Hamster,” cried Gerbil, “is this heaven?”
“I think it’s a dream,” said Hamster. “But let’s go test it with our teeth.” With joy and hunger they fell upon the house. Hamster began to nibble up the front walk.
Gerbil climbed on the windowsill and munched on the edge of the roof. It was almost too delicious to be true.
A slug on the lettuce leaf above woke up and said in a bored voice, “My goodness, Granny Porky, look who’s here nibbling you out of house and home.” The door flew open. Out stepped the hugest old porcupine that Hamster and Gerbil had ever seen.
“Nibble nibble on my house, are you just a little mouse?” she cried. She was pretty shortsighted, and she’d left her glasses on the butcher-block table inside.
“No, I’m a hamster,” said Hamster. “Name of Hamster.”
She had caught him by the tail. “A skinny little thing,” she said. “You want fattening up.”
“Don’t forget the munching on the roof, Granny Porky,” droned the slug.
Granny Porky reached up and gripped Gerbil’s tail. “Nibble nibble on my house, are you just a little mouse?” she said again.
“I’m a gerbil, and proud of it!” cried Gerbil.
“You’re a trespasser and I ought to charge you with assault and peppery,” said Granny Porky. “But then again, I need a maid. My eyes are going. I can’t read the cookbooks anymore. I can’t open the spice jars. You can be my sous chef and I’ll drop the charges. What’s your name?”
“Gerbil,” said Gerbil. “Will you feed us if I work for you?”
“They don’t call me Granny Porky for nothing,” said the porcupine. She hustled the brother and sister into her house. It smelled even more delicious inside than outside.

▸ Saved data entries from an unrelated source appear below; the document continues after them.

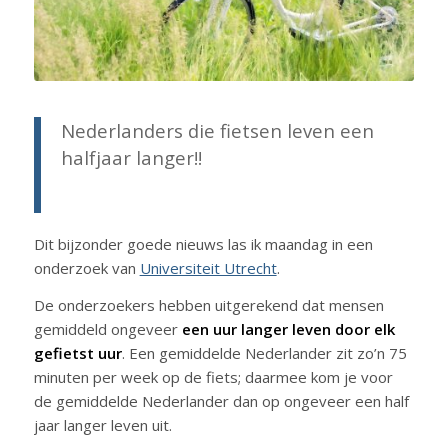
Nederlanders die fietsen leven een
halfjaar langer!!
Dit bijzonder goede nieuws las ik maandag in een
onderzoek van
Universiteit Utrecht
.
De onderzoekers hebben uitgerekend dat mensen
gemiddeld ongeveer
een uur langer leven door elk
gefietst uur
. Een gemiddelde Nederlander zit zo’n 75
minuten per week op de fiets; daarmee kom je voor
de gemiddelde Nederlander dan op ongeveer een half
jaar langer leven uit.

Bread was baking in the oven, garlic was sizzling in butter on the range, and a pile of fresh basil leaves were heaped redolently on a cutting board.
They had little time to take in the well-planned gourmet kitchen. With a strength surprising in one so old and feeble, Granny Porky lifted Hamster by the scruff of the neck. She tossed him into a cage shaped like a metal hamster wheel that she happened to have in the corner of the room. With a key that she kept on a string around her neck, she locked the door.
“Now, dearie,” she said to Gerbil, “do what I tell you when I tell you to do it, and you and your brother will have plenty to eat.”
“I would rather not be locked in this hamster wheel,” said Hamster.
“Run,” said Granny Porky. “I like a hamster with a good rump on it. You have to build up those muscles if you’re going to be of use to me.” She gave the wheel a turn. “It’s the wheel of fortune! Ha-ha-ha!”
“That’s not funny,” said Gerbil.
“I’ll show you funny,” said Granny Porky, and she shot out a quill. It pinned Gerbil against the wall like an arrow. “Now are you going to be my slave, or do I have gerbil giblets for supper?”
“At your beck and call, my queen,” said Gerbil in a small voice.
“The thing is,” said Granny Porky, releasing the quill, “I want to have a big party. The do of the season. All the creepiest creatures of the woods will be coming. Owls and spiders and snakes and rats and vampire bats and the like. I need to serve a very special meal. I’ve been combing through my back issues of Gourmet magazine. I thought maybe a platter of hamster chops. What do you think?”
“Yuck,” said Gerbil.
“Yikes!” said Hamster, and ran faster, but he couldn’t get away because hamster wheels just turn around and around in one place. And he couldn’t knock it over because the pin around which the wheel rotated was hammered into the wall.
“You may begin by scrubbing last night’s dishes,” said Granny Porky to Gerbil, and she pointed to a heap of high-quality copper pans and ceramic baking dishes, all encrusted with the kind of cheesy-eggy mixture that never comes off.